Requirement |
The records below are made of lines; count those holding the word "bbox" and give the number only.

Top of Data section

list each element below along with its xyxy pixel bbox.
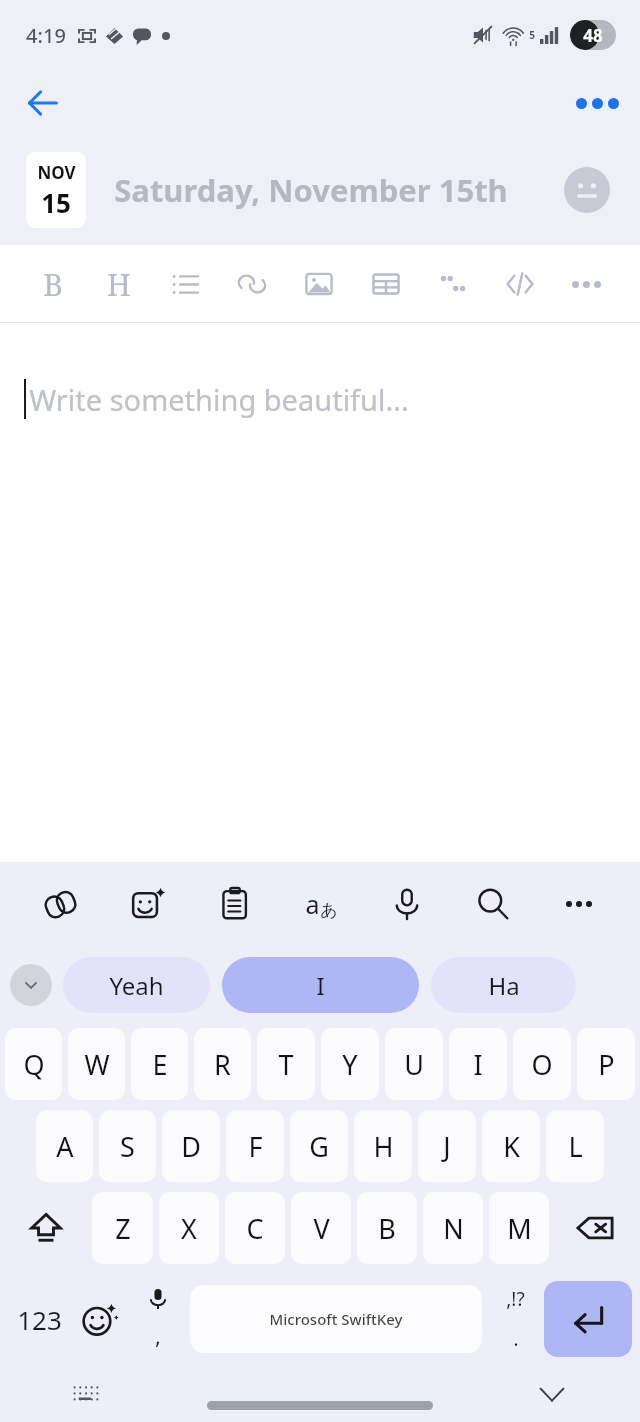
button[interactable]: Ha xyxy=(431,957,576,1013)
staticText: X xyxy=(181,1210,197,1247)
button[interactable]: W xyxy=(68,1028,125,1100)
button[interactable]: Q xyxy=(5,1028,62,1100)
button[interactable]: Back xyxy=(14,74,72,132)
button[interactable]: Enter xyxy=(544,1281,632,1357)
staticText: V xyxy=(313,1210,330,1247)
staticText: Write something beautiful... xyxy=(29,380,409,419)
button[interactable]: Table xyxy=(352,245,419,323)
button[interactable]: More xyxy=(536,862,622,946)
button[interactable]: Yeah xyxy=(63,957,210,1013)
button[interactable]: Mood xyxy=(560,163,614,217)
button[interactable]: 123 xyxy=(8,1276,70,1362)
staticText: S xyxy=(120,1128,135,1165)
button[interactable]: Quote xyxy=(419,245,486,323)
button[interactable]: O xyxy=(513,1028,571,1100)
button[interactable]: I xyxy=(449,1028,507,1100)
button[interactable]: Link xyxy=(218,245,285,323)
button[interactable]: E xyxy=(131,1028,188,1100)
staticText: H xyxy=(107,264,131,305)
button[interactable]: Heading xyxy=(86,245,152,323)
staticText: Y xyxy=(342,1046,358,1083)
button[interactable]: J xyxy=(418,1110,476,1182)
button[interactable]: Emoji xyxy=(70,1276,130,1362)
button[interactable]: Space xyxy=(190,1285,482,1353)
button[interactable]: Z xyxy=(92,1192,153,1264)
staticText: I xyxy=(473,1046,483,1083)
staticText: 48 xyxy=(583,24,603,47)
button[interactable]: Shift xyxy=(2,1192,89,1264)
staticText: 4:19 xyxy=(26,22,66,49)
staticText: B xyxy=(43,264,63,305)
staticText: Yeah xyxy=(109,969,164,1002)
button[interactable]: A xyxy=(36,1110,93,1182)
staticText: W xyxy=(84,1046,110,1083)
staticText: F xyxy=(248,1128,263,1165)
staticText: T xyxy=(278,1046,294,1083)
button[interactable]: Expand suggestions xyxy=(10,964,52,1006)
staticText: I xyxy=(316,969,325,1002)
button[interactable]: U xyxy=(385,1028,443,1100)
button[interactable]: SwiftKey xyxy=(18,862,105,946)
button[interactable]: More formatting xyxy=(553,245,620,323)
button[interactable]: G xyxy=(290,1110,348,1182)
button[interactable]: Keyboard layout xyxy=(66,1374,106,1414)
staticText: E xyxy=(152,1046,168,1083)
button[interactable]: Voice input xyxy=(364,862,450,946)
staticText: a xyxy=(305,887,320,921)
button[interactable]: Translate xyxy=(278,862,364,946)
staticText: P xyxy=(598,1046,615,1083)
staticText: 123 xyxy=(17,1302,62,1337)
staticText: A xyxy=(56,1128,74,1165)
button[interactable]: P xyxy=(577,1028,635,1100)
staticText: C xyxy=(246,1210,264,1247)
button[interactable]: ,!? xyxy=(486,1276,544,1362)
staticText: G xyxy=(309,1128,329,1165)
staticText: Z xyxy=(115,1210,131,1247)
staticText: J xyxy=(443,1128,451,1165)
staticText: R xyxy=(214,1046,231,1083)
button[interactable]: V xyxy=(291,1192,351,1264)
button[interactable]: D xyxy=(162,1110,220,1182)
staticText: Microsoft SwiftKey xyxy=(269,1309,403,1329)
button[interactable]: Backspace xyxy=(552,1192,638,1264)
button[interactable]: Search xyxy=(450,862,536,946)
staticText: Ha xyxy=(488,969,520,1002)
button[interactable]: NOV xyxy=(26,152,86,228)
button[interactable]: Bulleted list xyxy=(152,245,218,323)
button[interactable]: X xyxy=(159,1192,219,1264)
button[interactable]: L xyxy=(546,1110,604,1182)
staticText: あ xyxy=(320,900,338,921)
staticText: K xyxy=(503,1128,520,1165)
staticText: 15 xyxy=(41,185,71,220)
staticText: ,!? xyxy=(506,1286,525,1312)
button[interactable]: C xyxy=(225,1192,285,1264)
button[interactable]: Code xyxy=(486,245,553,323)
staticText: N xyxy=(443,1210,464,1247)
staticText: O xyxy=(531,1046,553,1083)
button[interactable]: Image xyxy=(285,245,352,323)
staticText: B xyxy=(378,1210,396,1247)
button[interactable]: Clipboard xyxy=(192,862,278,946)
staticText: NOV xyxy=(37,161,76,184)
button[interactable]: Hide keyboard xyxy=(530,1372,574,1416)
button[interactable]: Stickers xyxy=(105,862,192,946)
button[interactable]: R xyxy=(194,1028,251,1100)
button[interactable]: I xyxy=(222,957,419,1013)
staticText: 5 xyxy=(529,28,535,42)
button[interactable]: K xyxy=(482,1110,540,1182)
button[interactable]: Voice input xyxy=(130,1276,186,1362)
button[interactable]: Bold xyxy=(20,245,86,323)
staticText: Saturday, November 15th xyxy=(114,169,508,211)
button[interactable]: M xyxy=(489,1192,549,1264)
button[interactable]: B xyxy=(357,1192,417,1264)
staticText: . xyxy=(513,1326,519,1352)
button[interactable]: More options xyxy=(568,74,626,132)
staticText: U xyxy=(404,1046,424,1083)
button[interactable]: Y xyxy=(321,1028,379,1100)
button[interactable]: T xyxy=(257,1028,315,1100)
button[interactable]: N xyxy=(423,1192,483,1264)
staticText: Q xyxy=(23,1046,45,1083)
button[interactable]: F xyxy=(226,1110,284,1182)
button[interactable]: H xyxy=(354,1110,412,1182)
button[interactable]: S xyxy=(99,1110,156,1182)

Bottom of Data section
Top of Data section

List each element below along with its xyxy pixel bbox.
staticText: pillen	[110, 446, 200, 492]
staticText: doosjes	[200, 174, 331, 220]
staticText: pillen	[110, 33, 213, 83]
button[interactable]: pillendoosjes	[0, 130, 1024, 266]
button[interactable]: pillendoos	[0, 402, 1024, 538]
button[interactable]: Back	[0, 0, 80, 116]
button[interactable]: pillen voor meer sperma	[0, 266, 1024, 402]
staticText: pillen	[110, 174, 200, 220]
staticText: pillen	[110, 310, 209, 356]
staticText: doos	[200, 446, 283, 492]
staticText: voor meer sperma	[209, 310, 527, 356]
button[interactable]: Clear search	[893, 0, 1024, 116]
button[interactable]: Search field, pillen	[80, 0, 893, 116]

Bottom of Data section

Exercise result |
2